* _What you will do_
Across the records that follow, give the number of lines containing the word "教育部出品" and nothing else.

* _Stored data entries_
**********

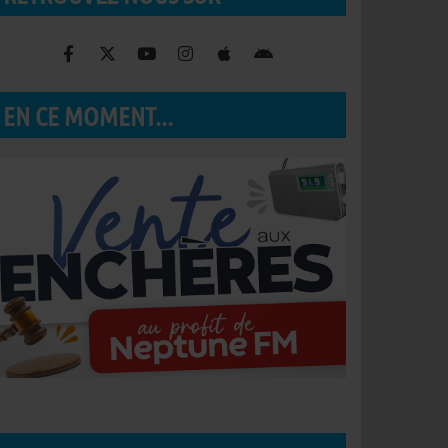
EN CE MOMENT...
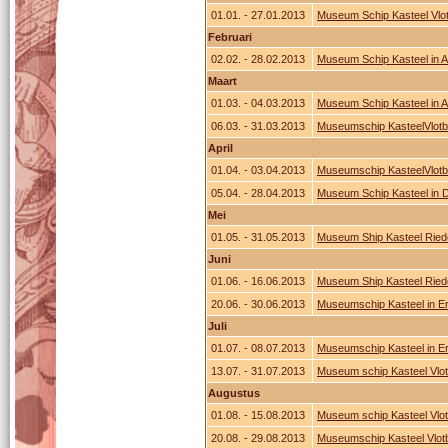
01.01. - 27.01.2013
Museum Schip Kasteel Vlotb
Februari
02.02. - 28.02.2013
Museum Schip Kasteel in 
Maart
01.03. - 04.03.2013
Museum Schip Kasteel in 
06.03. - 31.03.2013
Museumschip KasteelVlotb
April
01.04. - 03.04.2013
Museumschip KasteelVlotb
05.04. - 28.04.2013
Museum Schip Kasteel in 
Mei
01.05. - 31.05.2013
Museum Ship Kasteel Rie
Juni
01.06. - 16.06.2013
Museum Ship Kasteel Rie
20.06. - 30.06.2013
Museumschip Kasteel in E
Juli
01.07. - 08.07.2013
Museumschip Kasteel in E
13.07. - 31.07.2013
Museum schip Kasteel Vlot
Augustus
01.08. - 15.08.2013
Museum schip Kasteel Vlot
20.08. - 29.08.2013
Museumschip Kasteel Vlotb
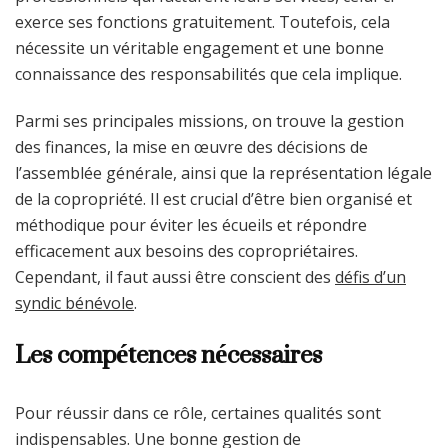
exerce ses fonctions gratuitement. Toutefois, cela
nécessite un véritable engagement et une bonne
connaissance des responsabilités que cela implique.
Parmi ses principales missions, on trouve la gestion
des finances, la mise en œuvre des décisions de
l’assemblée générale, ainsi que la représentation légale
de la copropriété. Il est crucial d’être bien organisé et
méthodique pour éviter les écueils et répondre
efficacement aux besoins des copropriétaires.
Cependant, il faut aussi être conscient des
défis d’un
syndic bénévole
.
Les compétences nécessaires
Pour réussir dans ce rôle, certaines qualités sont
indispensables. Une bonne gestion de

**********

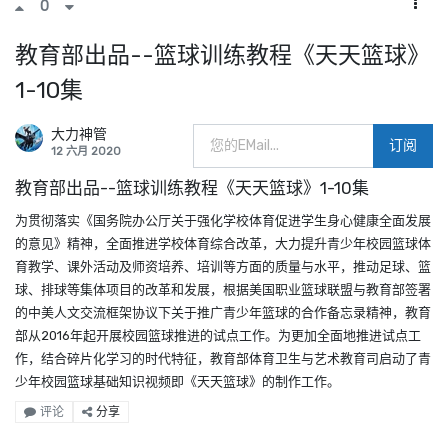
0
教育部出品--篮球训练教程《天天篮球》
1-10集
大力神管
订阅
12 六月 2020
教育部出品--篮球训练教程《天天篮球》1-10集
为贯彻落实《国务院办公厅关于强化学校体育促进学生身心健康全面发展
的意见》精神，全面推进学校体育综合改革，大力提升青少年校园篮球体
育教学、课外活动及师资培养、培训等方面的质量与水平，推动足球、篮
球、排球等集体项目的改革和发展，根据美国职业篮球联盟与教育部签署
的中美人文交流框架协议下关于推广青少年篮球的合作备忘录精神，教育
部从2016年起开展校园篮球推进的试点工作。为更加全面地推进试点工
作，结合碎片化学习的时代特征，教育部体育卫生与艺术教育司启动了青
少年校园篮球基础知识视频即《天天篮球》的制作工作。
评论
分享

**********

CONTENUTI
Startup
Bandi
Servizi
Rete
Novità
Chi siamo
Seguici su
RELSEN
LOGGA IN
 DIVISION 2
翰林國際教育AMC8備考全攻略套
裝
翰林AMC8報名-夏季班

**********

* _Task response_
2